▸ **What you should do**
Find and copy each line of the data that includes "fight".
[Exercise inputs Boundary: Start]
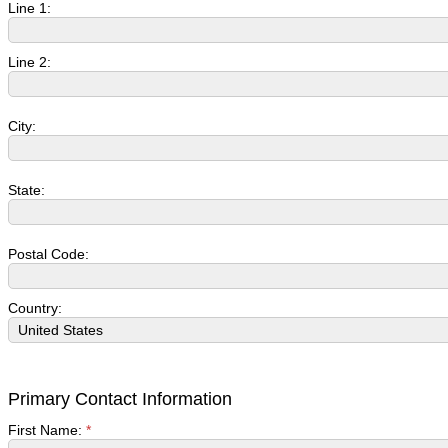
Line 1:
Line 2:
City:
State:
Postal Code:
Country:
Primary Contact Information
First Name:
*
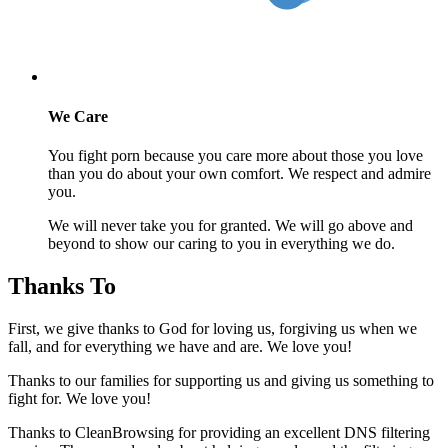
We Care
You fight porn because you care more about those you love
than you do about your own comfort. We respect and admire
you.
We will never take you for granted. We will go above and
beyond to show our caring to you in everything we do.
Thanks To
First, we give thanks to God for loving us, forgiving us when we
fall, and for everything we have and are. We love you!
Thanks to our families for supporting us and giving us something to
fight for. We love you!
Thanks to CleanBrowsing for providing an excellent DNS filtering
[Exercise inputs Boundary: End]
▸ **Task response**
You fight porn because you care more about those you love
fight for. We love you!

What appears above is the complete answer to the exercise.